Album tributes to Guaraldi's score for A Charlie Brown Christmas have become ubiquitous; I've most recently tabulated them here. All four of Guaraldi's original compositions from that TV special also have gotten heavy coverage, as has "Cast Your Fate to the Wind," which has become one of the most oft-covered anthems in the jazz pantheon.

But what about all of Guaraldi's other original compositions?

The Dan Dance Trio's 2003 album, Live at the PY, includes a reading of "Ginza Samba," which can be enjoyed here. Brad Myers and Michael Sharfe's 2016 album, Sanguinaria, features a tasty arrangement of "Great Pumpkin Waltz," which you'll find here. How 'Bout Now, a 1993 album by the Portland, Oregon, jazz trio Tall Jazz, features a sensational cover of "Red Baron." You'll have to take my word for that one, because the album is woefully out of print, and nowhere to be found online.

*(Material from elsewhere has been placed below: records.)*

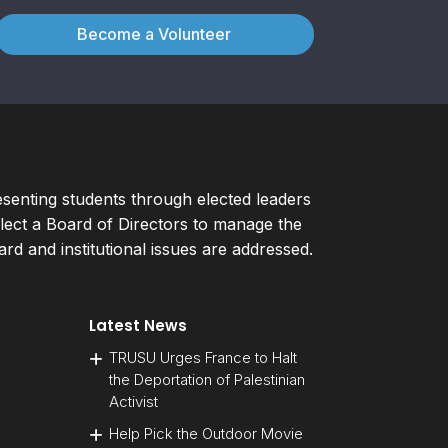
Become a Volunteer
esenting students through elected leaders
ect a Board of Directors to manage the
d and institutional issues are addressed.
Latest News
TRUSU Urges France to Halt
the Deportation of Palestinian
Activist
Help Pick the Outdoor Movie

French horn player Aaron Brask led a jazz/string combo that covers a whopping 20 compositions on his 2010 album, The Guaraldi Sessions; samples are listenable here. (The instrumentation is unusual, to say the least, and the album doesn't exactly swing. But it's enjoyable nonetheless.) Northern California jazz pianist Terry Disley and his quartet cover five Guaraldi compositions, including "Treat Street" and "Peppermint Patty," on their 2011 album Brubeck Vs. Guaraldi; check his website for more information. And former Guaraldi drummer Jerry Granelli includes a cover of "Star Song" (along with "Cast Your Fate to the Wind" and "Christmas Time Is Here") on his 2020 album Plays Vince Guaraldi and Mose Allison, as I previously mentioned here.

So ... what else is Out There?

To quote the former (and dearly missed!) Los Angeles-based sci-fi radio talk show Hour 25, I'm calling on the Group Mind for some assistance, in order to compile a definitive — or at least, somewhat longer — list of Guaraldi covers. But there are some ground rules:

• Ignore "Cast Your Fate to the Wind" and the four Charlie Brown Christmas compositions ("Linus and Lucy," "Skating," "Christmas Is Coming" and "Christmas Time Is Here"). We're after the less common stuff.

• Ignore the efforts of Cal Tjader, George Winston and Davis Benoit. They're too easy.

• And while we're at it, are there any other Guaraldi tribute compositions, along the lines of the ones mentioned above by Tony Miceli and the Stowell/Zilber Quartet?

So c'mon, gang. Acknowledgement will be given, and I'll amend this blog entry — or prepare an entirely new one, if warranted — as the information rolls in.